:: Task directions ::
Working through the lines below, return each one that holds "move".

:: Supplied material ::
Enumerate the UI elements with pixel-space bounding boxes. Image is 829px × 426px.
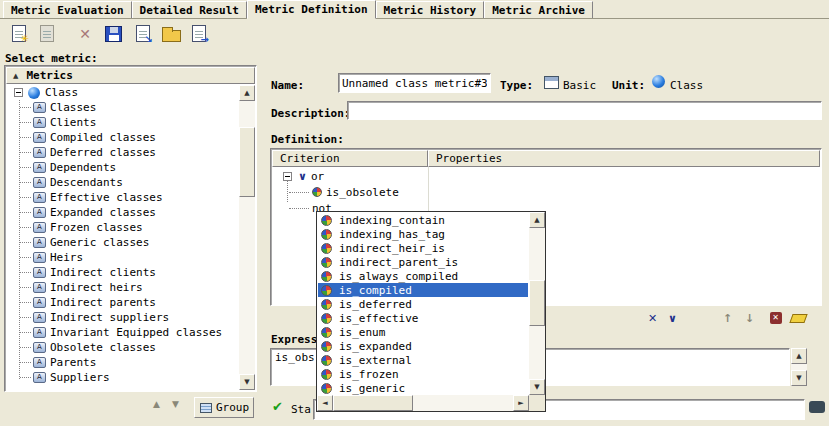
metric-tree-item[interactable]: Indirect heirs [7, 280, 238, 295]
criterion-option[interactable]: is_deferred [318, 297, 528, 311]
scrollbar-corner [529, 395, 545, 411]
metric-tree-root[interactable]: Class [7, 85, 238, 100]
metric-tree-item[interactable]: Descendants [7, 175, 238, 190]
save-metric-button[interactable] [100, 21, 126, 46]
metric-tree-item-label: Expanded classes [50, 206, 156, 219]
comment-button[interactable] [809, 401, 825, 413]
scroll-down-button[interactable]: ▼ [529, 379, 545, 395]
metric-tree-item[interactable]: Indirect clients [7, 265, 238, 280]
metric-tree-item[interactable]: Compiled classes [7, 130, 238, 145]
metric-tree-item[interactable]: Parents [7, 355, 238, 370]
scroll-up-button[interactable]: ▲ [529, 212, 545, 228]
tree-branch-line [20, 182, 31, 183]
criterion-option[interactable]: is_enum [318, 325, 528, 339]
move-metric-down-button[interactable]: ▼ [167, 399, 184, 416]
tree-branch-line [20, 332, 31, 333]
move-criterion-down-button[interactable]: ↓ [740, 309, 759, 327]
metric-tree-item[interactable]: Deferred classes [7, 145, 238, 160]
criterion-option[interactable]: indexing_contain [318, 213, 528, 227]
select-metric-label: Select metric: [5, 52, 98, 65]
metric-tree-item[interactable]: Expanded classes [7, 205, 238, 220]
or-operator-button[interactable]: ∨ [663, 309, 682, 327]
move-criterion-up-button[interactable]: ↑ [718, 309, 737, 327]
status-text: Sta [291, 403, 311, 416]
metric-icon [33, 147, 46, 158]
metric-tree-header[interactable]: ▲ Metrics [6, 67, 255, 84]
metric-tree-item[interactable]: Classes [7, 100, 238, 115]
metric-tree-item[interactable]: Obsolete classes [7, 340, 238, 355]
scroll-up-button[interactable]: ▲ [239, 85, 255, 101]
delete-criterion-button[interactable]: ✕ [766, 309, 785, 327]
criterion-option[interactable]: is_external [318, 353, 528, 367]
criterion-row-is-obsolete[interactable]: is_obsolete [272, 184, 427, 200]
metric-tree-item[interactable]: Frozen classes [7, 220, 238, 235]
metric-icon [33, 222, 46, 233]
tab[interactable]: Detailed Result [132, 1, 247, 18]
criterion-option[interactable]: is_effective [318, 311, 528, 325]
criterion-option[interactable]: indirect_parent_is [318, 255, 528, 269]
import-metrics-button[interactable]: ↘ [130, 21, 156, 46]
scroll-up-button[interactable]: ▲ [791, 348, 807, 364]
metric-icon [33, 372, 46, 383]
metric-tree-item[interactable]: Indirect parents [7, 295, 238, 310]
tree-branch-line [20, 257, 31, 258]
criterion-option[interactable]: is_generic [318, 381, 528, 395]
criterion-option[interactable]: is_always_compiled [318, 269, 528, 283]
metric-tree-item[interactable]: Indirect suppliers [7, 310, 238, 325]
criterion-row-or[interactable]: ∨ or [272, 168, 427, 184]
move-metric-up-button[interactable]: ▲ [148, 399, 165, 416]
expression-scrollbar[interactable]: ▲ ▼ [791, 348, 807, 386]
criterion-option[interactable]: indirect_heir_is [318, 241, 528, 255]
metric-icon [33, 192, 46, 203]
collapse-icon[interactable] [14, 88, 23, 97]
metric-tree-item[interactable]: Suppliers [7, 370, 238, 385]
dropdown-vertical-scrollbar[interactable]: ▲ ▼ [529, 212, 545, 395]
clear-definition-button[interactable] [789, 309, 808, 327]
criterion-option[interactable]: is_compiled [318, 283, 528, 297]
description-input[interactable] [347, 101, 822, 120]
tree-scrollbar[interactable]: ▲ ▼ [239, 85, 255, 390]
criterion-column-header[interactable]: Criterion [272, 150, 428, 167]
group-toggle-button[interactable]: Group [194, 397, 254, 418]
metric-tree-item[interactable]: Dependents [7, 160, 238, 175]
name-input[interactable] [338, 73, 491, 93]
metric-icon [33, 327, 46, 338]
tree-branch-line [20, 107, 31, 108]
tab[interactable]: Metric Definition [247, 0, 376, 19]
and-operator-button[interactable]: ✕ [643, 309, 662, 327]
tab[interactable]: Metric History [376, 1, 485, 18]
delete-metric-button[interactable]: ✕ [72, 21, 98, 46]
metric-tree-item[interactable]: Heirs [7, 250, 238, 265]
definition-label: Definition: [271, 133, 344, 146]
criterion-option-label: indexing_has_tag [337, 228, 447, 241]
criterion-icon [321, 229, 332, 240]
criterion-icon [321, 383, 332, 394]
scrollbar-thumb[interactable] [529, 280, 545, 326]
metric-tree-item[interactable]: Invariant Equipped classes [7, 325, 238, 340]
metric-tree-item[interactable]: Effective classes [7, 190, 238, 205]
metric-tool-window: Metric Evaluation Detailed Result Metric… [0, 0, 829, 426]
metric-tree-item[interactable]: Generic classes [7, 235, 238, 250]
scrollbar-thumb[interactable] [239, 127, 255, 197]
criterion-option[interactable]: indexing_has_tag [318, 227, 528, 241]
tab[interactable]: Metric Evaluation [3, 1, 132, 18]
sort-ascending-icon: ▲ [13, 72, 18, 80]
tab[interactable]: Metric Archive [484, 1, 593, 18]
scroll-left-button[interactable]: ◄ [317, 395, 333, 411]
export-metrics-button[interactable]: → [186, 21, 212, 46]
scroll-right-button[interactable]: ► [513, 395, 529, 411]
criterion-option[interactable]: is_frozen [318, 367, 528, 381]
scroll-down-button[interactable]: ▼ [239, 374, 255, 390]
collapse-icon[interactable] [283, 172, 292, 181]
properties-column-header[interactable]: Properties [428, 150, 820, 167]
open-metrics-button[interactable] [158, 21, 184, 46]
new-metric-button[interactable]: ✳ [6, 21, 32, 46]
copy-metric-button[interactable] [34, 21, 60, 46]
metric-tree-item[interactable]: Clients [7, 115, 238, 130]
scroll-down-button[interactable]: ▼ [791, 370, 807, 386]
scrollbar-thumb[interactable] [333, 395, 413, 411]
criterion-option-label: is_expanded [337, 340, 414, 353]
dropdown-horizontal-scrollbar[interactable]: ◄ ► [317, 395, 529, 411]
criterion-option[interactable]: is_expanded [318, 339, 528, 353]
tree-branch-line [20, 272, 31, 273]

:: Response box ::
move-metric-down-button[interactable]: ▼ [167, 399, 184, 416]
move-criterion-down-button[interactable]: ↓ [740, 309, 759, 327]
move-criterion-up-button[interactable]: ↑ [718, 309, 737, 327]
move-metric-up-button[interactable]: ▲ [148, 399, 165, 416]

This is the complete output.